A ce moment une abeille ou une guêpe vint bourdonner autour de ma tête : je portai vivement la main à mon visage, feignant d’être piqué et de ressentir une cuisante douleur. Leucippe s’approcha, écarta ma main et me demanda où j’étais piqué. « A la lèvre, lui dis-je ; mais vous, pourquoi ne pas m’expliquer le charme qui guérit des piqûres, chère Leucippe ? » Elle s’approcha davantage et plaça sa bouche près de la mienne, comme pour prononcer les paroles magiques. Pendant qu’elle les murmurait tout bas, ses lèvres effleuraient les miennes ; et moi je l’embrassais en silence, étouffant sur mes lèvres le bruit des baisers que je lui dérobais. Elle, de son côté, ouvrait et fermait les lèvres, murmurant sa douce magie et faisait de ses enchantements autant de baisers. J’osai alors la serrer dans mes bras et l’embrasser sans détour. — Que faites-vous ? me dit-elle en se retirant ; connaîtriez-vous aussi l’art des enchantements ? — Je baise le charme, lui dis-je ; car vous m’avez enlevé la douleur.
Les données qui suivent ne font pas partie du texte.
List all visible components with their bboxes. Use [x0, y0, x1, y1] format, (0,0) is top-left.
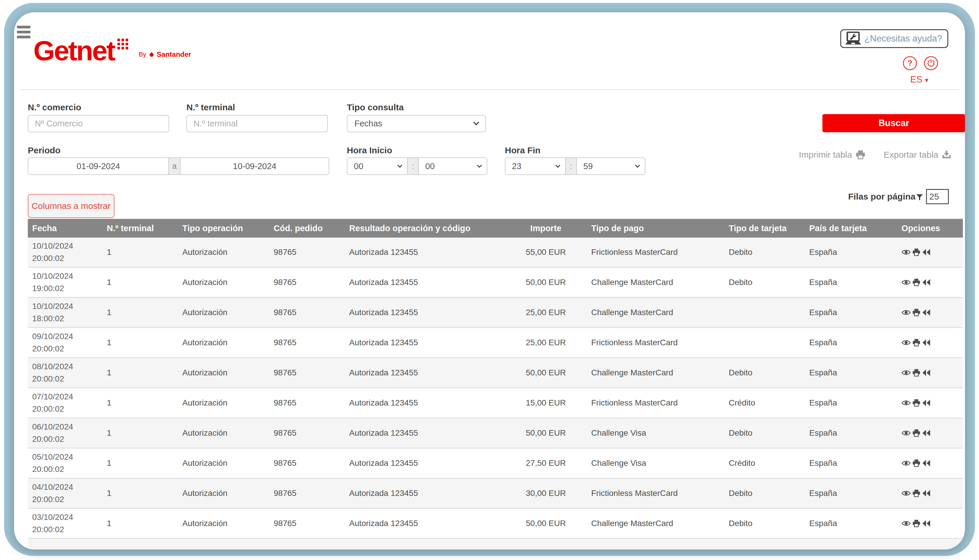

Elle comprit ma pensée et sourit. Mon audace s’en accrut : « Hélas ! ma bien-aimée, lui dis-je, je sens de nouveau une blessure plus cruelle encore ; l’aiguillon a pénétré jusqu’au cœur, et réclame tous tes charmes. N’aurais-tu point une abeille sur les lèvres ? car elles sont pleines de miel, et pourtant tes baisers font de vives blessures. Je t’en supplie, charme de nouveau mes douleurs, et surtout prolonge les enchantements, de peur que la blessure ne s’envenime encore. »

Achille Tatius,
Leucippe et Clitophon (II, 7)
(traduction Ch. Zévort).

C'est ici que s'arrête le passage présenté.